# EXERCISE AIM
Reproduce, exactly and in full, only the lines below from the one containing "escolas, hospitais, comércios" through the one containing "Como fazer manutenção periódica".

##### EXTRACTED INFORMATION #####

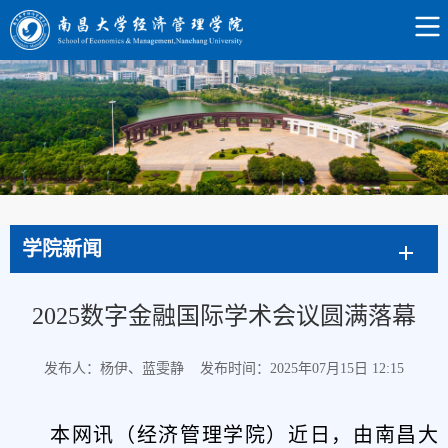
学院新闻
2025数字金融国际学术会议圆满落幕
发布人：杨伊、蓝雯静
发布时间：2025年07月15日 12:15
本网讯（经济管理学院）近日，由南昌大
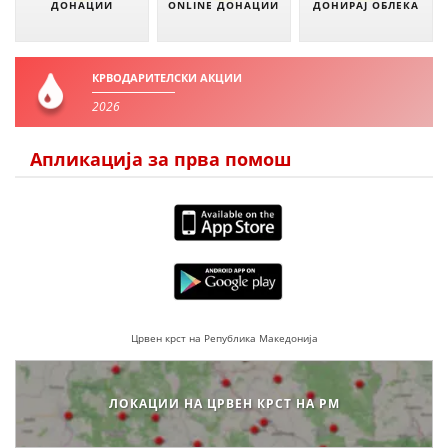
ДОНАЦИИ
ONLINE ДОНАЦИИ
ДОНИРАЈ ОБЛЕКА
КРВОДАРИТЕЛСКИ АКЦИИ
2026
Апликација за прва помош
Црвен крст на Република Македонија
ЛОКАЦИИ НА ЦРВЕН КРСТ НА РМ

#####
##### EXTRACTED INFORMATION #####

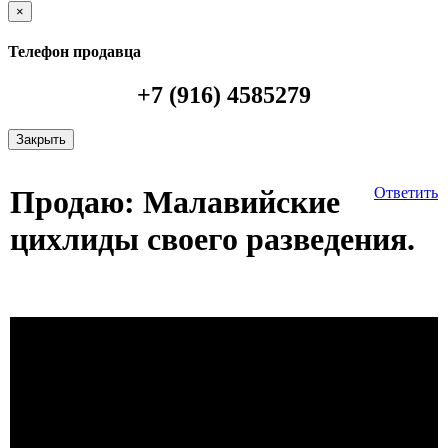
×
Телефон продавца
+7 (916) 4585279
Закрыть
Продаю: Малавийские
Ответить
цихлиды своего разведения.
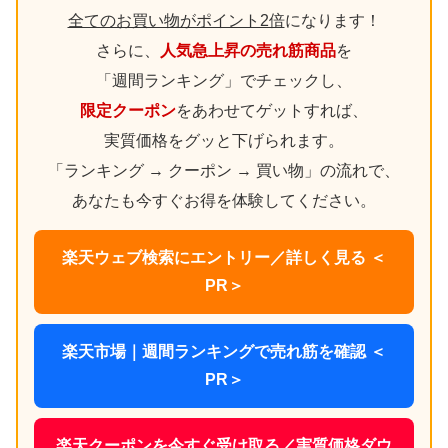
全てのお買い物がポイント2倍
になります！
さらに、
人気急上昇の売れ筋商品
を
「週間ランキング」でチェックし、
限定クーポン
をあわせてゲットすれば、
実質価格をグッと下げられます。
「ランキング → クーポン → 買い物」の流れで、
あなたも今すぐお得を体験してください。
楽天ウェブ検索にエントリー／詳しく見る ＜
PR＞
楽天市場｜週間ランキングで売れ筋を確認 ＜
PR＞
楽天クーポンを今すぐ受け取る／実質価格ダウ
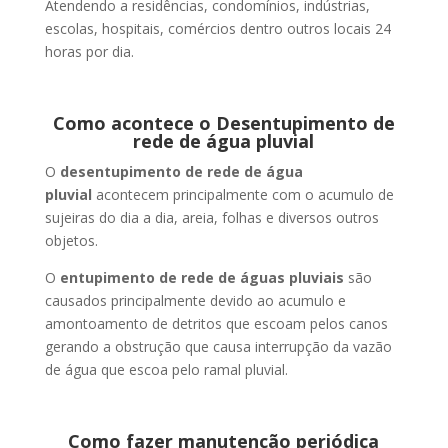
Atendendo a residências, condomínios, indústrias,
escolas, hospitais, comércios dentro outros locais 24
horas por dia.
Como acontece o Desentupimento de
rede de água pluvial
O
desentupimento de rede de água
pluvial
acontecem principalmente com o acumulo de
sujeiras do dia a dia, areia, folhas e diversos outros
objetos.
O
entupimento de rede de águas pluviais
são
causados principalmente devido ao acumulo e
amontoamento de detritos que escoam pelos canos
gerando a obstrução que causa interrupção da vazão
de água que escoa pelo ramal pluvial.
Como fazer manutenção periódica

#####
##### EXTRACTED INFORMATION #####

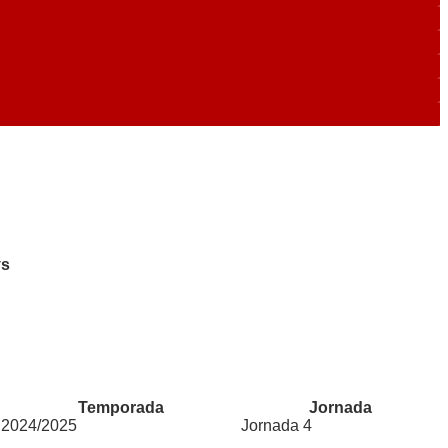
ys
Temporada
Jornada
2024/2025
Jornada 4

#####

# EXERCISE ANSWER
escolas, hospitais, comércios dentro outros locais 24
horas por dia.
Como acontece o Desentupimento de
rede de água pluvial
O
desentupimento de rede de água
pluvial
acontecem principalmente com o acumulo de
sujeiras do dia a dia, areia, folhas e diversos outros
objetos.
O
entupimento de rede de águas pluviais
são
causados principalmente devido ao acumulo e
amontoamento de detritos que escoam pelos canos
gerando a obstrução que causa interrupção da vazão
de água que escoa pelo ramal pluvial.
Como fazer manutenção periódica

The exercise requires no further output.